A big problem is the locker rooms.  No more than two people are allowed inside each locker room, and the swimmers can only use the locker room if they need to go to the bathroom.  Changing is not allowed, so swimmers must put their clothes over their wet swimsuits.  On top of being uncomfortable, cold temperatures are approaching quickly, and athletes will be outside in their wet swimsuits.

Practice length has been reduced for all groups.  Before Covid-19 struck, the higher age groups (12 and up) were practicing 2-3 hours a day.  Now, in order to establish a time schedule so that each group has a chance to practice, practices have been reduced to 90 minutes to 2 hours.  Swimmers now are also unable to participate in drylands (on-land workouts).  

MAC swimmers feel like they do a good job of staying safe.  “I think the swimmers are doing a tremendous job being safe and social distancing.  With that said, many of these kids have been close friends for years and occasionally need reminding to remain 6 feet apart.  Friends that go through the training these kids endure are like magnets and are instantly attracted to each other, especially the ones that are 13 and older having been friends for a longer period of time,” said MAC Coach Chris Gibeau.

USA Swimming is creating a plan in order to compete this season without having multiple teams go to the same pool.
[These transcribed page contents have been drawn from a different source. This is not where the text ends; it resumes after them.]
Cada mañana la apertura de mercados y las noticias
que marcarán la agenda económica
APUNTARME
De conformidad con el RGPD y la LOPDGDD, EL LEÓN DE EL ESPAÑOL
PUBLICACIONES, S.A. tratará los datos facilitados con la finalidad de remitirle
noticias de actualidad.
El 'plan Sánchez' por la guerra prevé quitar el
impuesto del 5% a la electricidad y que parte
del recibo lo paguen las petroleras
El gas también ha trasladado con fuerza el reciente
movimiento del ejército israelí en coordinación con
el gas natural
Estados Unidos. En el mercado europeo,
MAC has just officially released the date of the first swim meet on October 9, 10, and 11.  

“Virtual meets are a double-edged sword.  Part of what motivates athletes is face to face competition with other teams where the excitement level in the venue is often high enough to taste in the air.  Not having that could impact performance a bit,” said Gibeau.

Virtual meets will make it tougher for athletes looking for college scholarships as well.  At larger meets, such as the Maryland State Swimming Championships, scouts are in the crowd and watch swimmers compete.  They decide if they want someone to go to their college.  But with virtual meets, scouts will not be able to see the swimmers compete in real life.

MAC is hoping to get back to normal as quick as possible, as is everyone.  But for now, MAC must obey these protocols in order to keep practices going.